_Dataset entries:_
* * * *
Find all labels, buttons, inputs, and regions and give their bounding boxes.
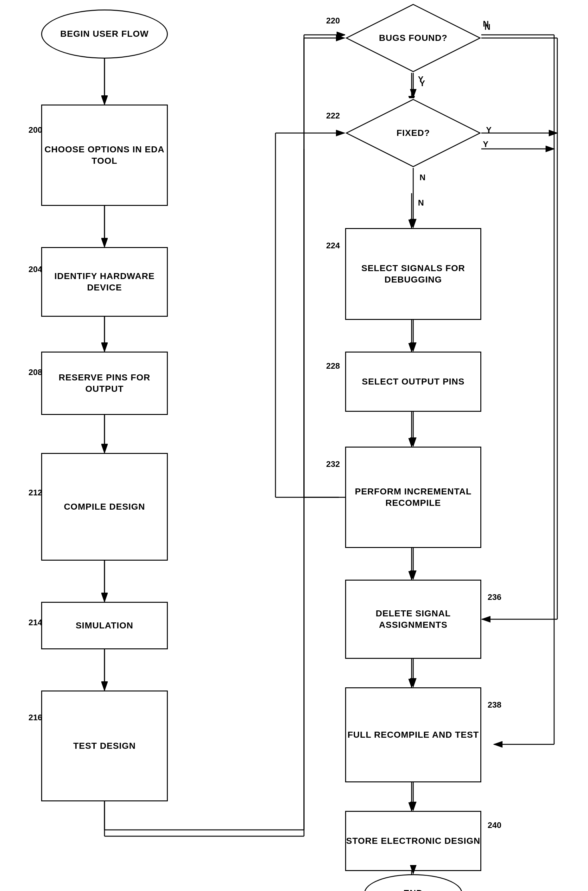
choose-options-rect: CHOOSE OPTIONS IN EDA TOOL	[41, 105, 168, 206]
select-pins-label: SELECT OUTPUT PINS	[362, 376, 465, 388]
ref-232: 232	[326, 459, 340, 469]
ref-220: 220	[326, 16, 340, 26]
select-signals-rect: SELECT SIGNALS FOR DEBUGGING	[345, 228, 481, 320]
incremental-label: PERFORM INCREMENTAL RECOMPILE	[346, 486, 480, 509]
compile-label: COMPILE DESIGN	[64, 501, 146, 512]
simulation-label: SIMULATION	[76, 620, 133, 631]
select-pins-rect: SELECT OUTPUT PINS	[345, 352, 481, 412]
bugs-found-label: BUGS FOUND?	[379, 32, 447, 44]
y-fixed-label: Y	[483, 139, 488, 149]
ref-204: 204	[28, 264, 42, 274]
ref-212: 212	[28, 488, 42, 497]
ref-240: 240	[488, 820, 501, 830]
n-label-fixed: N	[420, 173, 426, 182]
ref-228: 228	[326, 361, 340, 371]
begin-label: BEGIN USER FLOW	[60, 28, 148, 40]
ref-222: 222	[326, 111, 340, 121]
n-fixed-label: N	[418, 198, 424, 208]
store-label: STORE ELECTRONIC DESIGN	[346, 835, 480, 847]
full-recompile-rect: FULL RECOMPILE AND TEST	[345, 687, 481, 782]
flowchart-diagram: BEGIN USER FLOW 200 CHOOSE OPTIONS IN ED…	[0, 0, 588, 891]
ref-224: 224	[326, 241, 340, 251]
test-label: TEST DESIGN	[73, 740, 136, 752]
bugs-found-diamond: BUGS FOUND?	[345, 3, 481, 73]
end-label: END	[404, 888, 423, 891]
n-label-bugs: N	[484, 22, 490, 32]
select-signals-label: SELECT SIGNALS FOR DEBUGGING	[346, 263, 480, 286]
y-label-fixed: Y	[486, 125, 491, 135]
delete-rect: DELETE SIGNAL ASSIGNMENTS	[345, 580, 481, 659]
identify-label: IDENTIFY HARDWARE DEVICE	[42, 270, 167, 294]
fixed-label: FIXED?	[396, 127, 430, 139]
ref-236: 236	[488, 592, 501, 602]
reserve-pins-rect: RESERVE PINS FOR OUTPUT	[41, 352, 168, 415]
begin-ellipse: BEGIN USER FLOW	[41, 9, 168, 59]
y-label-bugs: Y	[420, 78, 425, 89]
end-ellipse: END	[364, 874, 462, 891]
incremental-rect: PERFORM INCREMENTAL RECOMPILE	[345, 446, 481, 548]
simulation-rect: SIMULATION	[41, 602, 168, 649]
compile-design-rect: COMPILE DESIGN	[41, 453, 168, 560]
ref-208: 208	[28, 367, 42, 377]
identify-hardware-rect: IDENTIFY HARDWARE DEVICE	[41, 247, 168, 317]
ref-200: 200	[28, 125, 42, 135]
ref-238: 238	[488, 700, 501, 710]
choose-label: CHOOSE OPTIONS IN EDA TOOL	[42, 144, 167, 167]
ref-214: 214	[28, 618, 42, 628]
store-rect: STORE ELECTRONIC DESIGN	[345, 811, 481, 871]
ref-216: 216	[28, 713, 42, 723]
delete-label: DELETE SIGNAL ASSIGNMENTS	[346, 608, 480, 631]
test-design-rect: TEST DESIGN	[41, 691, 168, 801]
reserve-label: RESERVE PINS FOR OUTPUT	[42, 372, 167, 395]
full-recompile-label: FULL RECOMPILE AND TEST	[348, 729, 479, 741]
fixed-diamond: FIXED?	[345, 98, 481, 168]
* * * *
_Task to complete:_
Please retype the records above exactly, but leave out any pictures.

_Output for this task:_
Find all labels, buttons, inputs, and regions and give their bounding boxes.
choose-options-rect: CHOOSE OPTIONS IN EDA TOOL	[41, 105, 168, 206]
select-pins-label: SELECT OUTPUT PINS	[362, 376, 465, 388]
ref-232: 232	[326, 459, 340, 469]
ref-220: 220	[326, 16, 340, 26]
select-signals-rect: SELECT SIGNALS FOR DEBUGGING	[345, 228, 481, 320]
incremental-label: PERFORM INCREMENTAL RECOMPILE	[346, 486, 480, 509]
compile-label: COMPILE DESIGN	[64, 501, 146, 512]
simulation-label: SIMULATION	[76, 620, 133, 631]
select-pins-rect: SELECT OUTPUT PINS	[345, 352, 481, 412]
bugs-found-label: BUGS FOUND?	[379, 32, 447, 44]
y-fixed-label: Y	[483, 139, 488, 149]
ref-204: 204	[28, 264, 42, 274]
ref-212: 212	[28, 488, 42, 497]
ref-240: 240	[488, 820, 501, 830]
n-label-fixed: N	[420, 173, 426, 182]
ref-228: 228	[326, 361, 340, 371]
begin-label: BEGIN USER FLOW	[60, 28, 148, 40]
ref-222: 222	[326, 111, 340, 121]
n-fixed-label: N	[418, 198, 424, 208]
store-label: STORE ELECTRONIC DESIGN	[346, 835, 480, 847]
full-recompile-rect: FULL RECOMPILE AND TEST	[345, 687, 481, 782]
flowchart-diagram: BEGIN USER FLOW 200 CHOOSE OPTIONS IN ED…	[0, 0, 588, 891]
ref-224: 224	[326, 241, 340, 251]
test-label: TEST DESIGN	[73, 740, 136, 752]
bugs-found-diamond: BUGS FOUND?	[345, 3, 481, 73]
end-label: END	[404, 888, 423, 891]
n-label-bugs: N	[484, 22, 490, 32]
select-signals-label: SELECT SIGNALS FOR DEBUGGING	[346, 263, 480, 286]
y-label-fixed: Y	[486, 125, 491, 135]
delete-rect: DELETE SIGNAL ASSIGNMENTS	[345, 580, 481, 659]
identify-label: IDENTIFY HARDWARE DEVICE	[42, 270, 167, 294]
fixed-label: FIXED?	[396, 127, 430, 139]
ref-236: 236	[488, 592, 501, 602]
reserve-pins-rect: RESERVE PINS FOR OUTPUT	[41, 352, 168, 415]
begin-ellipse: BEGIN USER FLOW	[41, 9, 168, 59]
y-label-bugs: Y	[420, 78, 425, 89]
end-ellipse: END	[364, 874, 462, 891]
incremental-rect: PERFORM INCREMENTAL RECOMPILE	[345, 446, 481, 548]
simulation-rect: SIMULATION	[41, 602, 168, 649]
compile-design-rect: COMPILE DESIGN	[41, 453, 168, 560]
ref-208: 208	[28, 367, 42, 377]
identify-hardware-rect: IDENTIFY HARDWARE DEVICE	[41, 247, 168, 317]
ref-200: 200	[28, 125, 42, 135]
ref-238: 238	[488, 700, 501, 710]
choose-label: CHOOSE OPTIONS IN EDA TOOL	[42, 144, 167, 167]
ref-214: 214	[28, 618, 42, 628]
store-rect: STORE ELECTRONIC DESIGN	[345, 811, 481, 871]
ref-216: 216	[28, 713, 42, 723]
delete-label: DELETE SIGNAL ASSIGNMENTS	[346, 608, 480, 631]
test-design-rect: TEST DESIGN	[41, 691, 168, 801]
reserve-label: RESERVE PINS FOR OUTPUT	[42, 372, 167, 395]
full-recompile-label: FULL RECOMPILE AND TEST	[348, 729, 479, 741]
fixed-diamond: FIXED?	[345, 98, 481, 168]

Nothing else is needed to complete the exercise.